講演情報

[O15-3]直腸癌局所切除後の再発・再増大症例の検討

後藤 健太郎, 岡村 亮輔, 肥田 侯矢, 影山 悠, 愛須 佑樹, 木下 裕光, 前川 久継, 星野 伸晃, 小濵 和貴 (京都大学消化管外科)
PDFダウンロードPDFダウンロード
[背景]早期直腸癌局所切除後で外科的追加切除適応症例のうち,外科的切除を行わなかった症例のフォローアップ(FU)の間隔は定まっておらず,再発・局所再増大症例についての纏まった報告は少ない.追加切除因子を伴う直腸癌局所切除後の再発・局所再増大症例について当科で経験した症例を報告する.
 [症例1]82歳男性,肝細胞癌加療中に指摘されたRb直腸癌に対し内視鏡的粘膜切除術(EMR)を施行された.壁深達度T1b,垂直断端・脈管侵襲陽性で,追加化学放射線療法(CRT)を希望された.CRT終了7ヶ月後に下部消化管内視鏡で局所再増大の診断となるも,他癌併存のためBest Supportive CareとなりCRT終了2年3か月後に永眠した.
 [症例2]45歳男性,Ra直腸癌に対しEMRを施行され,壁深達度T1bかつ脈管侵襲陽性であったが,経過観察を希望された.EMRの1年半後に局所再増大および多発肝転移を指摘され全身化学療法後にHartmann手術・肝転移切除を施行したが,術後1ヶ月で多発肝転移再発を来し,現在全身化学療法継続中.

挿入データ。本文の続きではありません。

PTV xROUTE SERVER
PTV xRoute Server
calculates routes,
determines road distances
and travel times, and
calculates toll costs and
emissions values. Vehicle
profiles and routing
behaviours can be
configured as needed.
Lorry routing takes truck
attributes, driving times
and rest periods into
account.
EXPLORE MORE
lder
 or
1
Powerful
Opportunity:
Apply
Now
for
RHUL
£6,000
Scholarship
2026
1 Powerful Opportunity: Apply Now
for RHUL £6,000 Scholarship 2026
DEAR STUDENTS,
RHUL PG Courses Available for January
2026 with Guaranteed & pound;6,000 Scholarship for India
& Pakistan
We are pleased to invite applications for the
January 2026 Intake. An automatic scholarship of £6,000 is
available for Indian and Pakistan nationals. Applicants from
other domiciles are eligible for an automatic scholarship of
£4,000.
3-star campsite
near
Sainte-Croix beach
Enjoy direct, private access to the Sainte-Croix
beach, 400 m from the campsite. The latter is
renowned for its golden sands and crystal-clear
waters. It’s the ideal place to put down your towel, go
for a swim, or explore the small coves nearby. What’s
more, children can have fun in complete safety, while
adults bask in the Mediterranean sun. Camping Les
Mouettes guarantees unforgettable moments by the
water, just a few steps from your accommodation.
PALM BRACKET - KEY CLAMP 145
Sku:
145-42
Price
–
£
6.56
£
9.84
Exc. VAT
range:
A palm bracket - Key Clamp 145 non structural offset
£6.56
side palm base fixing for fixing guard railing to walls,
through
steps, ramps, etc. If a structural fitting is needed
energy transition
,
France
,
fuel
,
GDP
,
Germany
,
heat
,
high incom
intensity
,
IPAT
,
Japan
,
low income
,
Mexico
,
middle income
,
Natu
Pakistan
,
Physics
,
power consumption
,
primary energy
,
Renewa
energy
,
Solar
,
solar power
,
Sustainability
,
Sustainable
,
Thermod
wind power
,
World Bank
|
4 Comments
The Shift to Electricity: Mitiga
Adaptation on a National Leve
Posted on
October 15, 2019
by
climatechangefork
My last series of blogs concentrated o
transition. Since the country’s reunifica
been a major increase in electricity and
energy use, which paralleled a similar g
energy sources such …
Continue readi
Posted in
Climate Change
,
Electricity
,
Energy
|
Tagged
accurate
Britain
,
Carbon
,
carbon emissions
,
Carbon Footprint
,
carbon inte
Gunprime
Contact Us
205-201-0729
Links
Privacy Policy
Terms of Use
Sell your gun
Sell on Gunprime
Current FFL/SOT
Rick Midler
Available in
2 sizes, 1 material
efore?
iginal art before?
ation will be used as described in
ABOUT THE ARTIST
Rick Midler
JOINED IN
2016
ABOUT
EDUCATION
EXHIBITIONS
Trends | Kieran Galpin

 [症例3]45歳男性,肛門縁2.5cmのRb直腸癌に対し内視鏡的粘膜下層剥離術(ESD)を施行され,壁深達度T1b・脈管侵襲陽性で,追加CRTを希望.1年後,局所再増大と肝転移再発を指摘され,全身化学療法後にMiles手術・肝転移切除を行い,6ヶ月無再発経過中.

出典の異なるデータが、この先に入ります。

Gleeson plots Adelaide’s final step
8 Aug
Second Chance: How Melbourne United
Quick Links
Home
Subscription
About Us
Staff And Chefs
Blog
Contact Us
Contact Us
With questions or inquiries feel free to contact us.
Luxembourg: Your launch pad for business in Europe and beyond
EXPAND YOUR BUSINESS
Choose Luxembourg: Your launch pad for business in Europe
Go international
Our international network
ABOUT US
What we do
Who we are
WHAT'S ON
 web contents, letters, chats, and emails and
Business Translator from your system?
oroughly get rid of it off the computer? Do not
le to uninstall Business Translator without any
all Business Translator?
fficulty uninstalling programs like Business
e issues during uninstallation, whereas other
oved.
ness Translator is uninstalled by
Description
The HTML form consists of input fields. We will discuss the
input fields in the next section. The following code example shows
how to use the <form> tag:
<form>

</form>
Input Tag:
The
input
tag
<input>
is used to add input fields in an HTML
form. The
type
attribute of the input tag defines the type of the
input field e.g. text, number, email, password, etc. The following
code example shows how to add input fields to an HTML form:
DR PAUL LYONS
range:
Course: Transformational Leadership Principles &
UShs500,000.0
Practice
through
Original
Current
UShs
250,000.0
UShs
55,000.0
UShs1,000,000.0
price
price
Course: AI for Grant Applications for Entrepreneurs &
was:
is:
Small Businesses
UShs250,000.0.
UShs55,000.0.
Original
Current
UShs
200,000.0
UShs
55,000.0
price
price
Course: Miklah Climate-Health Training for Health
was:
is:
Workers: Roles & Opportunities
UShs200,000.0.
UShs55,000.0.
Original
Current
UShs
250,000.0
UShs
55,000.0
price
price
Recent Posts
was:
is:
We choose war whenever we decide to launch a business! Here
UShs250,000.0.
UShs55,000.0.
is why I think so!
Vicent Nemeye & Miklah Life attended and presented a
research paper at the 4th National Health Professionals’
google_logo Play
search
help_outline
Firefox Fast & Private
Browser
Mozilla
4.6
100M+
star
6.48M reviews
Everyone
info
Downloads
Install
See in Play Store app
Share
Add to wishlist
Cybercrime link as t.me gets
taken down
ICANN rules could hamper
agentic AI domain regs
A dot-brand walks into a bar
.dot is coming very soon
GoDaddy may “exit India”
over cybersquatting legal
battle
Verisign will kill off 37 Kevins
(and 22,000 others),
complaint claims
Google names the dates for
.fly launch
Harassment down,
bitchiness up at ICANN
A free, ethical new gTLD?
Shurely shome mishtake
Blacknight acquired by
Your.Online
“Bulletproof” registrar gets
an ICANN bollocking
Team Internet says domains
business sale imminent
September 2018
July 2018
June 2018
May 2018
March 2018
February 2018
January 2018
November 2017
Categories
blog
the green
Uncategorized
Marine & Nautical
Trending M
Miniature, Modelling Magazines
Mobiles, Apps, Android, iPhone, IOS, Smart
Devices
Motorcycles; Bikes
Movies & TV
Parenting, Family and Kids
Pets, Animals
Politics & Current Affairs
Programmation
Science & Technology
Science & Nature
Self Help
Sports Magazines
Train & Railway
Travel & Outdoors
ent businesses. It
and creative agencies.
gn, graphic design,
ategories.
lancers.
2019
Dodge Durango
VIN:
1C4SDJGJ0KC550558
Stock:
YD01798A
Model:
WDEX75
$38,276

 [症例4]76歳男性,Rb直腸癌に対し経肛門的腫瘍切除を行い,壁深達度T1b・垂直/水平断端不明であった.術後4年半後に多発リンパ節転移・骨転移・肝転移・腹膜播種の所見であった.化学療法を行うも,4ヶ月後に永眠した.
 [症例5]74歳女性,Rb直腸癌に対しESDを行い,壁深達度T1b・垂直/水平断端陰性・脈管侵襲なしの所見であった.術後3年7ヶ月後に血便で精査を行われ,大動脈周囲・側方リンパ節転移を伴う局所再増大の診断となり,全身化学療法継続中.

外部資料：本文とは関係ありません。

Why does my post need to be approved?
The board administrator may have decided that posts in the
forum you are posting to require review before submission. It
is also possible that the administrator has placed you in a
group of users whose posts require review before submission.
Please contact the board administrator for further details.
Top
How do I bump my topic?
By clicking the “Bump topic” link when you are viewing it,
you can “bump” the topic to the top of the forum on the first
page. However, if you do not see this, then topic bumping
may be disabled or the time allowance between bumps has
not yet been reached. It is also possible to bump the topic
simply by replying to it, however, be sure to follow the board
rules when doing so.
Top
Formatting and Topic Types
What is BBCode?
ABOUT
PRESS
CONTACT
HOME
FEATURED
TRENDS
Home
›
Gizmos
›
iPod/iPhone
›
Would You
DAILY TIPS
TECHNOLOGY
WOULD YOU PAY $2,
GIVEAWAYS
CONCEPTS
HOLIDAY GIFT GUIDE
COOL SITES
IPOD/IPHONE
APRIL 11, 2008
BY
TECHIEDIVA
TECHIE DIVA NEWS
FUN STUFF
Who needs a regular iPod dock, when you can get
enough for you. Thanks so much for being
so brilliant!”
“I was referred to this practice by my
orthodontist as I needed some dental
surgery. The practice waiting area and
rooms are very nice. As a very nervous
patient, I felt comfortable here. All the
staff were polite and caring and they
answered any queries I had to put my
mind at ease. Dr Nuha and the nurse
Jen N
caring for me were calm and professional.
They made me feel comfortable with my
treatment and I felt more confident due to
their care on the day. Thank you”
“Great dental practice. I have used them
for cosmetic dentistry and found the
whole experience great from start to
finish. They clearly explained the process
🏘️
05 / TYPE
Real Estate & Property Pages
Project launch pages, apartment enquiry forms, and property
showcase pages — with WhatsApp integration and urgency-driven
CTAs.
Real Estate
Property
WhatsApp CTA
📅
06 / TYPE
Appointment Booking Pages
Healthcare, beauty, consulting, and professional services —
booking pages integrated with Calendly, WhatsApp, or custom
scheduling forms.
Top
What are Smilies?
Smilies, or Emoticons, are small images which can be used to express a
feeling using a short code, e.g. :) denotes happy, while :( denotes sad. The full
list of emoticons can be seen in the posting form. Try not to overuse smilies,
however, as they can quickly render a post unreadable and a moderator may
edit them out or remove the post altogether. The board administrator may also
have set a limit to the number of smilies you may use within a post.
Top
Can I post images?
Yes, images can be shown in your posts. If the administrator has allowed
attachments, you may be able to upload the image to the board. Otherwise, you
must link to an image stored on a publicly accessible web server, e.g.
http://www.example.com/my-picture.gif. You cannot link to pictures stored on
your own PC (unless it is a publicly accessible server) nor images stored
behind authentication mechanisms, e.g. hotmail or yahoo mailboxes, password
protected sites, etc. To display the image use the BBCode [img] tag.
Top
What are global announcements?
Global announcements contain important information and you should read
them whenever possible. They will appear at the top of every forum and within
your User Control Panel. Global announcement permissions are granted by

 [考察]当院で経験した追加切除因子を伴う直腸癌局所切除後の再発・再増大症例5例は全例遠隔転移を伴っていた.経過観察やCRTの選択肢を提案する際は,再発・再増大した際の遠隔転移・人工肛門のリスクを説明する必要がある.また急速な進行を来たす可能性があり,綿密なFUの必要性を含め方針について更なる検討が必要と思われる.